Let’s catch up on the Svalich Road So Far (some of you understand that reference, I’m sure). One, you went through some mists, maybe because a gypsy told you to, a werewolf pack is hiding in it, or just because damn choking mist made us. Okay, no problem. Then, ooh, the creepy woods and headless statues at the creepy self-closing gates (every haunted house in every cheesy kids haunted movie). And welcome to Barovia. It’s doom, it’s gloom, you might have had to kill some semi-comical zombies and a vampire spawn, met the pretty lady, buried an old dude, and met a mad priest, oh, and got overcharged for stuff you should have bought on the other side of that damn, cloying mist. Then there was the creepy, yet completely harmless one-of-us ghosts at the gallows, and Madam Eva. So, a party and a bad psychic hotline.

And then Old Bonegrinder is right past the castle you already know you can’t handle. Hey, it’s just a creepy windmill, right? Right? In normal D&D it probably houses an ogre or a grumpy dwarf complaining about how he should be mining, but no, inside is a big bad night hag and her two daughters. That’s three, yep three CR 5 creatures, and if they get to act as a coven, likely but not guaranteed, three CR 7 creatures. Yes, that is exactly right.

That is some unfair crap right there if I ever saw it. You’re going to drop an encounter that is deadly for 9th to 10th level characters in a rundown flour making machine for four 4th level adventurers? You must be insane, they’re going to die. If this were Forgotten Realms, yes. If it were even Dark Sun, maybe. But this is Ravenloft my friends, and you need to be reminded after all this fluff adventure building, creative storytelling, player hooking. You can die here, and that is how you make players afraid.

That is exactly the intention. That is also why the entry for when you meet Morgantha reads, “She doesn’t mind visitors, as long as they’ve come to do business. She tries to sell her latest batch of dream pastries…” You ARE NOT meant to kill these hags yet. You are meant to walk in, snoop around, run across someone who knows they can kill you, and be offered a damn pastry while as a player, you compute the fact that you just walked in on a monster that Mr. Greenwood wouldn’t make you fight for another two or three levels, even as a BBEG. Again, Welcome to Ravenloft.

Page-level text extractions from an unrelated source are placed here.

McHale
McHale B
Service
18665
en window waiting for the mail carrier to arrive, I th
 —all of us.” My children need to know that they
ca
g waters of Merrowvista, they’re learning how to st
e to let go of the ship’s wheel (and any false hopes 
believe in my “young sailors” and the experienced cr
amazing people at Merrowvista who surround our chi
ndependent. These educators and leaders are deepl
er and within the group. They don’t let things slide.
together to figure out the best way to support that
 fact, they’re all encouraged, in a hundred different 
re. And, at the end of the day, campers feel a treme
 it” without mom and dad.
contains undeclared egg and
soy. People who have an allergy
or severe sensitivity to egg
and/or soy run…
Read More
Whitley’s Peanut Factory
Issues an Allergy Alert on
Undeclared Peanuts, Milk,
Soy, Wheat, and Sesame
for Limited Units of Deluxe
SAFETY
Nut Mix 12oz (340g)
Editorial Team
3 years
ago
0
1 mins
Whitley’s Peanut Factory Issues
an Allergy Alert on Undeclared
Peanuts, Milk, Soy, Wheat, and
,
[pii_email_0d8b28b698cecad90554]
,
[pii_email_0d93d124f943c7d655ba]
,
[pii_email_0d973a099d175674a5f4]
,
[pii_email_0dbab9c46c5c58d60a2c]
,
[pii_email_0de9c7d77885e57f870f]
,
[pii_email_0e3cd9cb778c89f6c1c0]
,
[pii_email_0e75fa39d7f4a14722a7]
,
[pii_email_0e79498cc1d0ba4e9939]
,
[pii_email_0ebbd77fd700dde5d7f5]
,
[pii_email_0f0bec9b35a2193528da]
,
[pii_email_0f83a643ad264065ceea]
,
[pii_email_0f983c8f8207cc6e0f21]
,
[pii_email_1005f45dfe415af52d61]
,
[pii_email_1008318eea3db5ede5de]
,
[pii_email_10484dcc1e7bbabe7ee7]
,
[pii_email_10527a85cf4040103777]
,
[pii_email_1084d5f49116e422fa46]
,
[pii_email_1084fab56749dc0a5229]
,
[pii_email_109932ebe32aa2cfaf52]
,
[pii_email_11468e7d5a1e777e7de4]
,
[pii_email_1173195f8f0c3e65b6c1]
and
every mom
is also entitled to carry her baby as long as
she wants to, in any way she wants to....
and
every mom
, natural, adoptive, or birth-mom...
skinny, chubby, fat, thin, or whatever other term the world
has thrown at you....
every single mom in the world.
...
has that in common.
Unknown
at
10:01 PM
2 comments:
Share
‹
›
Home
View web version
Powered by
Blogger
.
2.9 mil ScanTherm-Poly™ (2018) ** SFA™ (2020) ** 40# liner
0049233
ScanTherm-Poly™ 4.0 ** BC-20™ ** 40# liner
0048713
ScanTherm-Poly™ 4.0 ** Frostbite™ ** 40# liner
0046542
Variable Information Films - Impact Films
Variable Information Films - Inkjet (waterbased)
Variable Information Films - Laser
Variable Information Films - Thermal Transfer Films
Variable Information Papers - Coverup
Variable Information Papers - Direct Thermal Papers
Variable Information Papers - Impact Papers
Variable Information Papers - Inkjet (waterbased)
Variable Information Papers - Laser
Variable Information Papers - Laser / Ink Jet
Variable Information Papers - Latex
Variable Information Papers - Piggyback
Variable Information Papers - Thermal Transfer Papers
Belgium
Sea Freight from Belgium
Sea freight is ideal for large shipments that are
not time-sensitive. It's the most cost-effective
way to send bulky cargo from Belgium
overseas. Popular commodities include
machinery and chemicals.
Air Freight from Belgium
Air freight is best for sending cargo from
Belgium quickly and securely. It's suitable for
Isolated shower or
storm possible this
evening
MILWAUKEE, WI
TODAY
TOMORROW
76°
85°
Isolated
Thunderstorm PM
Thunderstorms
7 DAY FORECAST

See, Ravenloft is based on Gothic Horror novels primarily, and over the years has grown to embrace many facets of horror. For instance, Izek, could easily turn into a slasher like Jason or Michael Myers. The Abbott plays on body horror like “Saw” and “American Mary.” It should feel that way. It shouldn’t just be creepy forests and dark, lonely moors, because no adventurer is going to be impressed with that, or trolls, or even dragons after a while. But, if you have a bunch of greenhorns who think they’re awesome because they killed Uugurk the Ugly Orc and maybe a vampire spawn come across three night hags who would gladly sell you to the locals as donuts, the players might have to say, “Volo, I don’t think we’re in Cormyr anymore.”

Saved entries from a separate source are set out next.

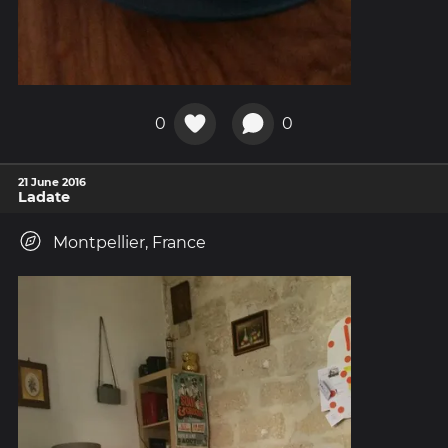
0
0
21 June 2016
Ladate
Montpellier, France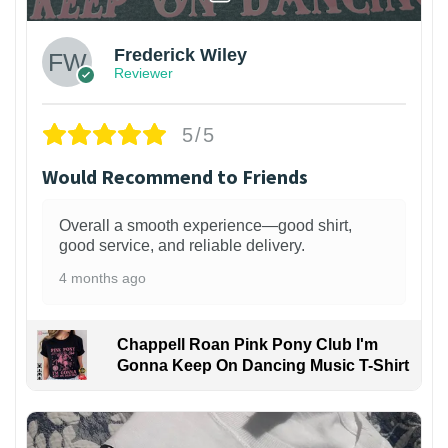
Frederick Wiley
Reviewer
5/5
Would Recommend to Friends
Overall a smooth experience—good shirt,
good service, and reliable delivery.
4 months ago
Chappell Roan Pink Pony Club I'm
Gonna Keep On Dancing Music T-Shirt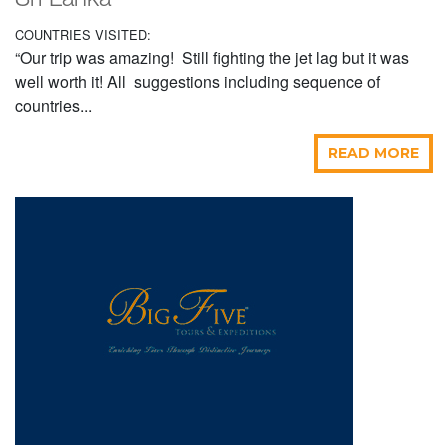
Sri Lanka
COUNTRIES VISITED:
“Our trip was amazing! Still fighting the jet lag but it was
well worth it! All suggestions including sequence of
countries...
READ MORE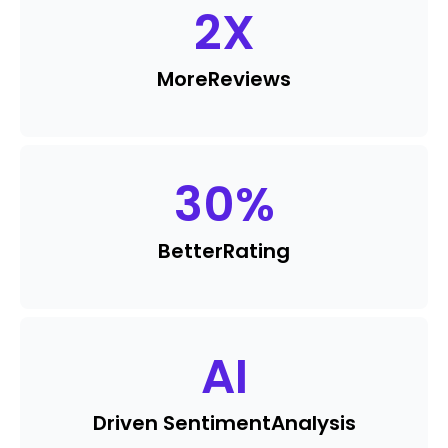
2
X
More
Reviews
30
%
Better
Rating
AI
Driven Sentiment
Analysis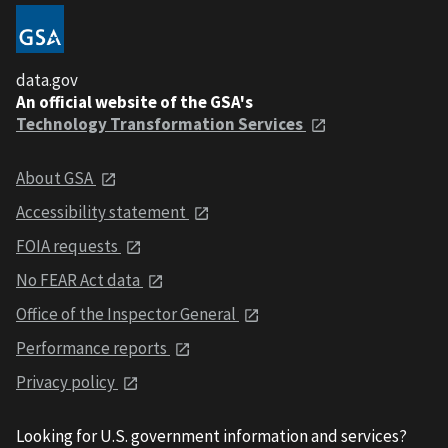
data.gov
An official website of the GSA's
Technology Transformation Services
About GSA
Accessibility statement
FOIA requests
No FEAR Act data
Office of the Inspector General
Performance reports
Privacy policy
Looking for U.S. government information and services?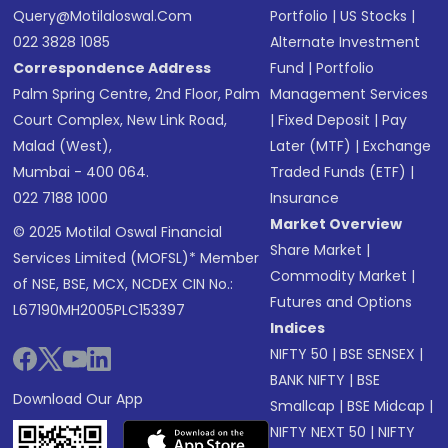
Query@motilaloswal.com
Portfolio
|
US Stocks
|
022 3828 1085
Alternate Investment
Correspondence Address
Fund
|
Portfolio
Palm Spring Centre, 2nd Floor, Palm
Management Services
Court Complex, New Link Road,
|
Fixed Deposit
|
Pay
Malad (West),
Later (MTF)
|
Exchange
Mumbai - 400 064.
Traded Funds (ETF)
|
022 7188 1000
Insurance
Market Overview
© 2025 Motilal Oswal Financial
Share Market
|
Services Limited (MOFSL)* Member
Commodity Market
|
of NSE, BSE, MCX, NCDEX CIN No.:
Futures and Options
L67190MH2005PLC153397
Indices
NIFTY 50
|
BSE SENSEX
|
BANK NIFTY
|
BSE
Download Our App
Smallcap
|
BSE Midcap
|
NIFTY NEXT 50
|
NIFTY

Missing Midnight Monster Madness

I am a fan of the classic horror monsters. Yep, I love Dracula, The Wolfman, Frankenstein’s Monster, and even The Creature. Throw in The Phantom, Black Cat, and a good dose of “The Twilight Zone” and you have a huge chunk of my pre-teen and early teen years. The old cable channels at my grandparents’ house kept me up until three or four in the morning, learning all the Hollywood details of the supernatural. I never felt such a connection to slasher films, but the supernatural I was just head over heels for.

I miss the demons, ghosts, and powerhouse singular monstrosities, but I think I miss the atmosphere more. The old black and white and grainy color flicks that relied so much on not knowing where the threat was and how they built carefully culled anticipation were magnificence. Maybe it was oversaturation, but I feel so let down by the modern horror flick and how jump scares are either predictable or just downright weak. I feel like the villains are less villainous simply because there is an expectation to see the bad guy, to connect the visible threat to the psychological when the truth is so much the opposite.

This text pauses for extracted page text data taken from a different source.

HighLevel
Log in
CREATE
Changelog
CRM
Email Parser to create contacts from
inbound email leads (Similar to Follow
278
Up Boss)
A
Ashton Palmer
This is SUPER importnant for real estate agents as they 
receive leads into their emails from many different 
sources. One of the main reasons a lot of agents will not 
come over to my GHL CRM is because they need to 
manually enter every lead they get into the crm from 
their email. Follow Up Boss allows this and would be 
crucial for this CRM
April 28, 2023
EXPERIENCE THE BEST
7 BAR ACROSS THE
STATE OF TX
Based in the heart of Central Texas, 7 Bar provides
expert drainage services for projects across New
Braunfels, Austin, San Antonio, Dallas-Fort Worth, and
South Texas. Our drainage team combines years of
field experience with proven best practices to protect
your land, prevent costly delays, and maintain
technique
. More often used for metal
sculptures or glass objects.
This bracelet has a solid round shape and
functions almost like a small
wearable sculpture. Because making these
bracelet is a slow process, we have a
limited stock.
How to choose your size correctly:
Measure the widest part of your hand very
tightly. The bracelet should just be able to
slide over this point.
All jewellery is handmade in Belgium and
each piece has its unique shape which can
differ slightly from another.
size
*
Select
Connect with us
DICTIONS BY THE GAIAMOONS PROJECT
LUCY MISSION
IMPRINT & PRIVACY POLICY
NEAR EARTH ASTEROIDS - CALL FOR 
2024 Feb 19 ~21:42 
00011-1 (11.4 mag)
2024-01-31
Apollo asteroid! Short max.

It all boils down to the psychology, methinks. I feel we actually felt more when we didn’t know what to be afraid of. I also feel that the lack of saturation played a big part in building anticipation, oh, and the fact that people actually treated horror as an art form instead of a game to get their name in the bucket. Yes, I feel that is a solid argument.

See, horror is pretty basic, hell, let’s look at the old slasher classic, “Halloween.” The primary prop was-as I hope you all know- a painted Captain Kirk mask with modified eyes and blue-white paint on it. Many of the actors wore their own clothes and rumor has it that Ms. Long Legs herself got her wardrobe from a JC Penney for about a hundred bucks. Yea, that’s right, the lead ACTRESS got her clothes for the equivalent of about three-fifty at a local department store. It doesn’t get much more low-budget than that, ladies and gentlemen. And yet, it was a landmark film that gave birth to the supernatural slasher films that have hit theaters almost every Halloween Season, Friday the 13th, Summer Blockbuster Season, and no, even for most Holiday Seasons.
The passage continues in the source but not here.